Aims: There is limited data on the prevalence and risk factors of colonic adenoma from the Indian sub-continent. We aimed at developing a machine-learning model to optimize colonic adenoma detection in a prospective cohort.
Methods: All consecutive adult patients undergoing diagnostic colonoscopy were enrolled between October 2020 and November 2022. Patients with a high risk of colonic adenoma were excluded. The predictive model was developed using the gradient-boosting machine (GBM)-learning method. The GBM model was optimized further by adjusting the learning rate and the number of trees and 10-fold cross-validation.
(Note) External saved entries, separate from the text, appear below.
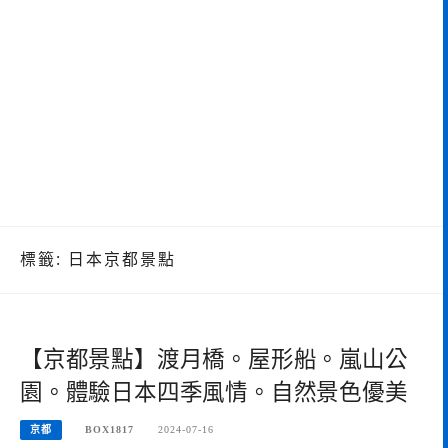
標籤:
日本京都景點
【京都景點】渡月橋。屋形船。嵐山公
園。體驗日本四季風情。自然景色優美
京都
BOX1817
2024-07-16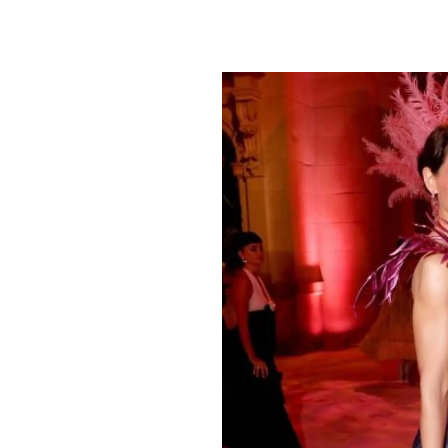
PLAYLIST
NEWS
FOTO
CONCORSI
EVENTI
VIDEO
TV
PRINCIPATO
Results: Total 10,320 patients (mean age 45.18 ± 14.82 years; 69% men) were included in the study. In the overall population, 1152 (11.2%) patients had at least one adenoma. In patients with age > 50 years, hospital-based adenoma prevalence was 19.5% (808/4144). The area under the receiver operating curve (AUC) (SD) of the logistic regression model was 72.55% (4.91), while the AUCs for deep learning, decision tree, random forest and gradient-boosted tree model were 76.25% (4.22%), 65.95% (4.01%), 79.38% (4.91%) and 84.76% (2.86%), respectively. After model optimization and cross-validation, the AUC of the gradient-boosted tree model has increased to 92.2% (1.1%).
Conclusions: Machine-learning models may predict colorectal adenoma more accurately than logistic regression. A machine-learning model may help optimize the use of colonoscopy to prevent colorectal cancers.
Trial registration: ClinicalTrials.gov (ID: NCT04512729).
Keywords: Colonic adenoma; Colonoscopy; Colorectal cancer; Metabolic syndrome.
© 2024. Indian Society of Gastroenterology.